◆ **PROVIDED ENTRIES**:
********

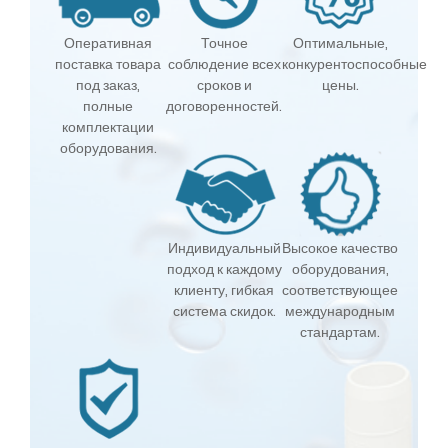
Оперативная
Точное
Оптимальные,
поставка товара
соблюдение всех
конкурентоспособные
под заказ,
сроков и
цены.
полные
договоренностей.
комплектации
оборудования.
Индивидуальный
Высокое качество
подход к каждому
оборудования,
клиенту, гибкая
соответствующее
система скидок.
международным
стандартам.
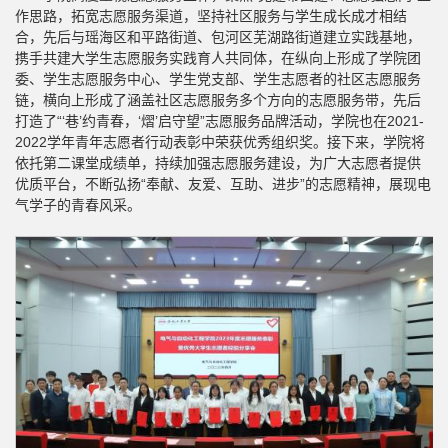
作思路，拓宽志愿服务渠道，坚持社区服务与学生成长成才相结
合，先后与瑶海区和平路街道、包河区芜湖路街道建立实践基地，
携手共建大学生志愿服务实践育人共同体，在纵向上形成了学院团
委、学生志愿服务中心、学生党支部、学生志愿者的社区志愿服务
链，横向上形成了涵盖社区志愿服务多个方向的志愿服务带，先后
打造了“‘巷’约青春，‘熠’启守望”志愿服务品牌活动，学院也在2021-
2022学年青年志愿者行动表彰中荣获优秀组织奖。接下来，学院将
依托第二课堂成绩单，持续加强志愿服务建设，为广大志愿者提供
优质平台，不断弘扬“奉献、友爱、互助、进步”的志愿精神，展现电
气学子的青春风采。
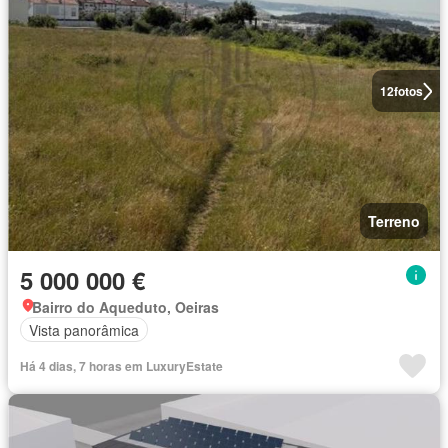
12
fotos
Terreno
5 000 000 €
Bairro do Aqueduto, Oeiras
Vista panorâmica
Há 4 dias, 7 horas em LuxuryEstate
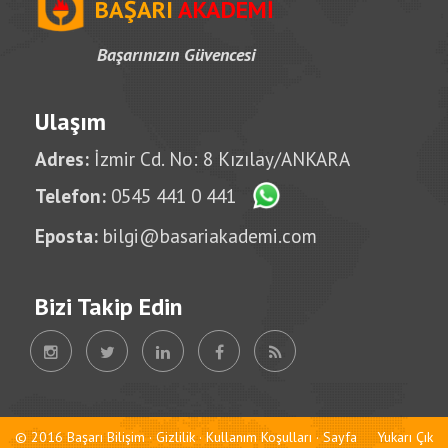
BAŞARI
AKADEMİ
Başarınızın Güvencesi
Ulaşım
Adres:
İzmir Cd. No: 8 Kızılay/ANKARA
Telefon:
0545 441 0 441
Eposta:
bilgi@basariakademi.com
Bizi Takip Edin
© 2016 Başarı Bilişim ·
Gizlilik
·
Kullanım Koşulları
· Sayfa
Yukarı Çık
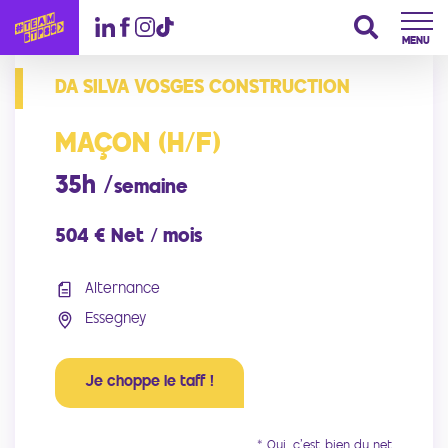
MENU
DA SILVA VOSGES CONSTRUCTION
MAÇON (H/F)
35h /
semaine
504 € Net / mois
Alternance
Essegney
Je choppe le taff !
* Oui, c'est bien du net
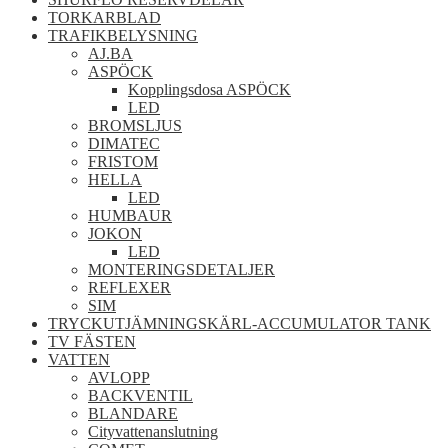
TORKARBLAD
TRAFIKBELYSNING
AJ.BA
ASPÖCK
Kopplingsdosa ASPÖCK
LED
BROMSLJUS
DIMATEC
FRISTOM
HELLA
LED
HUMBAUR
JOKON
LED
MONTERINGSDETALJER
REFLEXER
SIM
TRYCKUTJÄMNINGSKÄRL-ACCUMULATOR TANK
TV FÄSTEN
VATTEN
AVLOPP
BACKVENTIL
BLANDARE
Cityvattenanslutning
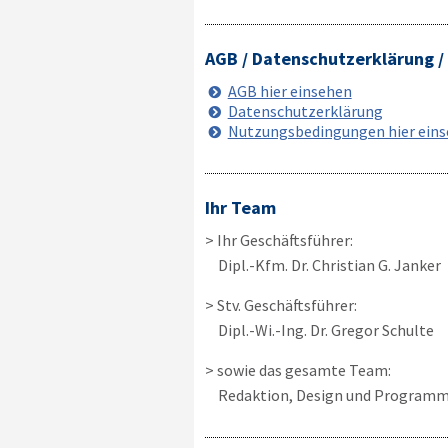
AGB / Datenschutzerklärung 
AGB hier einsehen
Datenschutzerklärung
Nutzungsbedingungen hier ein
Ihr Team
> Ihr Geschäftsführer:
Dipl.-Kfm. Dr. Christian G. Janker
> Stv. Geschäftsführer:
Dipl.-Wi.-Ing. Dr. Gregor Schulte
> sowie das gesamte Team:
Redaktion, Design und Programm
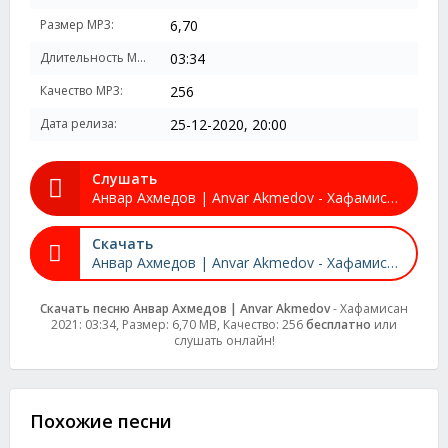
Размер MP3:
6,70
Длительность MP3:
03:34
Качество MP3:
256
Дата релиза:
25-12-2020, 20:00
Слушать
Анвар Ахмедов | Anvar Akmedov - Хафамисан 2021
Скачать
Анвар Ахмедов | Anvar Akmedov - Хафамисан 2021
Скачать песню Анвар Ахмедов | Anvar Akmedov
- Хафамисан
2021: 03:34, Размер: 6,70 MB, Качество: 256
бесплатно
или
слушать онлайн!
Похожие песни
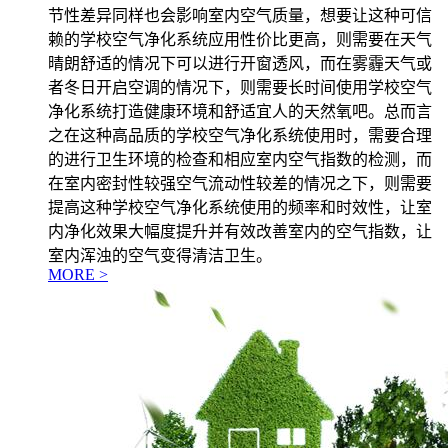
节性差异同样也会影响室内空气质量，想要让这种可信
赖的学校空气净化系统应用性价比更高，则需要在天气
晴朗舒适的情况下可以进行开窗透风，而在雾霾天气或
者冬日开启空调的情况下，则需要长时间使用学校空气
净化系统打造健康环境和舒适宜人的天然氧吧。总而言
之在这种高品质的学校空气净化系统使用时，需要合理
的进行卫生环境的检查和相应室内空气指数的检测，而
在室内密封性较强空气流动性较差的情况之下，则需要
提高这种学校空气净化系统使用的频率和时效性，让室
内净化效果大幅度提升并有效改善室内的空气指数，让
室内浑浊的空气变得清洁卫生。
MORE >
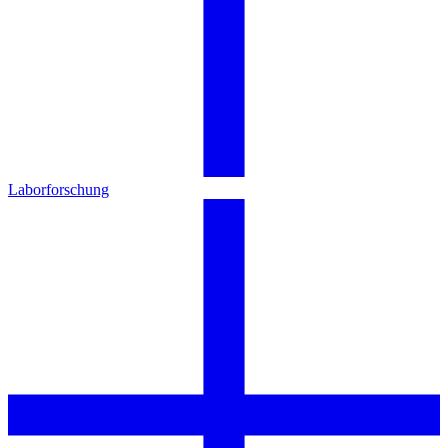
Laborforschung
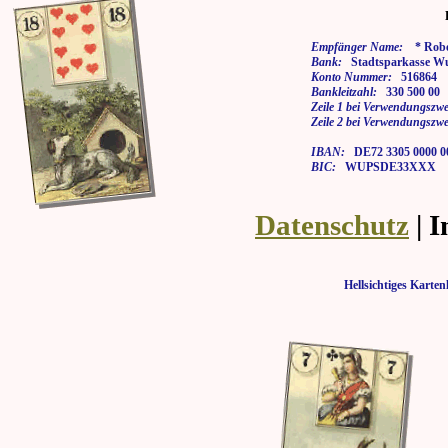
Empfänger Name:
* Rober
Bank:
Stadtsparkasse Wu
Konto Nummer:
516864
Bankleitzahl:
330 500 00
Zeile 1 bei Verwendungszwe
Zeile 2 bei Verwendungszwe
IBAN:
DE72 3305 0000 00
BIC:
WUPSDE33XXX
Datenschutz
| 
Hellsichtiges Kar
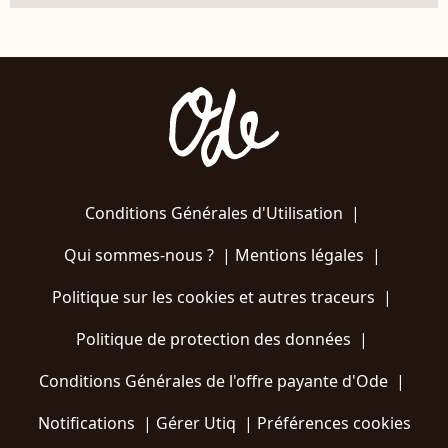
Conditions Générales d'Utilisation
|
Qui sommes-nous ?
|
Mentions légales
|
Politique sur les cookies et autres traceurs
|
Politique de protection des données
|
Conditions Générales de l'offre payante d'Ode
|
Notifications
|
Gérer Utiq
|
Préférences cookies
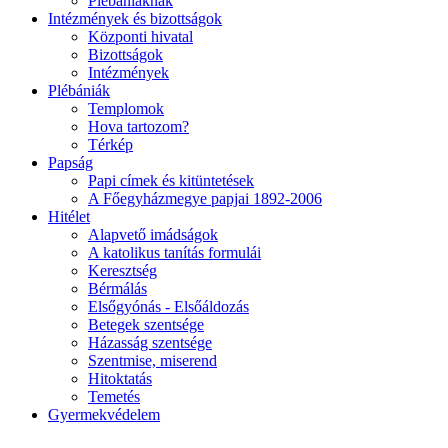
Plébániáknak
Intézmények és bizottságok
Központi hivatal
Bizottságok
Intézmények
Plébániák
Templomok
Hova tartozom?
Térkép
Papság
Papi címek és kitüntetések
A Főegyházmegye papjai 1892-2006
Hitélet
Alapvető imádságok
A katolikus tanítás formulái
Keresztség
Bérmálás
Elsőgyónás - Elsőáldozás
Betegek szentsége
Házasság szentsége
Szentmise, miserend
Hitoktatás
Temetés
Gyermekvédelem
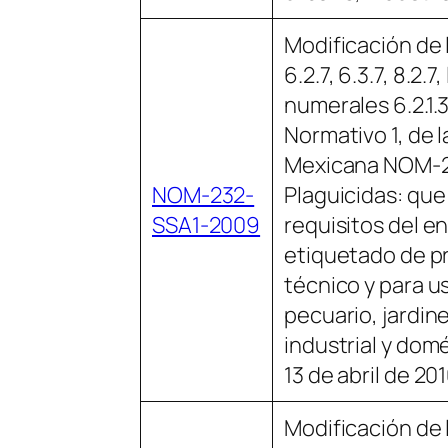
Modificación de 
6.2.7, 6.3.7, 8.2.7,
numerales 6.2.1.3
Normativo 1, de l
Mexicana NOM-2
NOM-232-
Plaguicidas: que
SSA1-2009
requisitos del e
etiquetado de p
técnico y para us
pecuario, jardine
industrial y domé
13 de abril de 2
Modificación de 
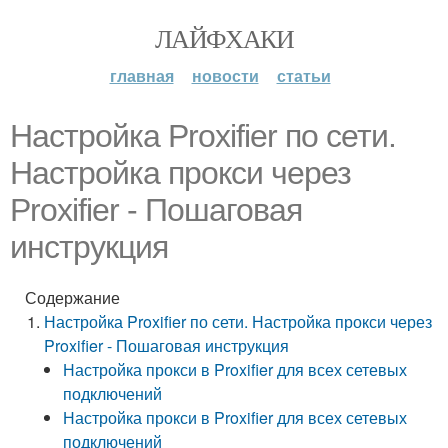
ЛАЙФХАКИ
главная
новости
статьи
Настройка Proxifier по сети.
Настройка прокси через
Proxifier - Пошаговая
инструкция
Содержание
Настройка Proxifier по сети. Настройка прокси через
Proxifier - Пошаговая инструкция
Настройка прокси в Proxifier для всех сетевых
подключений
Настройка прокси в Proxifier для всех сетевых
подключений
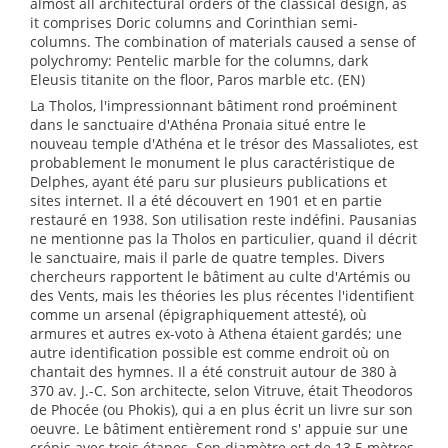
almost all architectural orders of the classical design, as
it comprises Doric columns and Corinthian semi-
columns. The combination of materials caused a sense of
polychromy: Pentelic marble for the columns, dark
Eleusis titanite on the floor, Paros marble etc. (EN)
La Tholos, l'impressionnant bâtiment rond proéminent
dans le sanctuaire d'Athéna Pronaia situé entre le
nouveau temple d'Athéna et le trésor des Massaliotes, est
probablement le monument le plus caractéristique de
Delphes, ayant été paru sur plusieurs publications et
sites internet. Il a été découvert en 1901 et en partie
restauré en 1938. Son utilisation reste indéfini. Pausanias
ne mentionne pas la Tholos en particulier, quand il décrit
le sanctuaire, mais il parle de quatre temples. Divers
chercheurs rapportent le bâtiment au culte d'Artémis ou
des Vents, mais les théories les plus récentes l'identifient
comme un arsenal (épigraphiquement attesté), où
armures et autres ex-voto à Athena étaient gardés; une
autre identification possible est comme endroit où on
chantait des hymnes. Il a été construit autour de 380 à
370 av. J.-C. Son architecte, selon Vitruve, était Theodoros
de Phocée (ou Phokis), qui a en plus écrit un livre sur son
oeuvre. Le bâtiment entièrement rond s' appuie sur une
crépis avec trois étapes. Son diamètre est de 13.5 mètres,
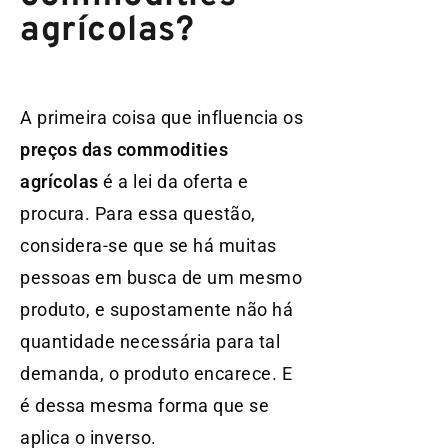
agrícolas?
A primeira coisa que influencia os
preços das commodities
agrícolas
é a lei da oferta e
procura. Para essa questão,
considera-se que se há muitas
pessoas em busca de um mesmo
produto, e supostamente não há
quantidade necessária para tal
demanda, o produto encarece. E
é dessa mesma forma que se
aplica o inverso.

********

◆ **WHAT IS EXPECTED**:
Exactly how many lines of the data include the word "инструкция"? Reply with that number only.

◆ **SOLUTION FOR THIS PROBLEM**:
2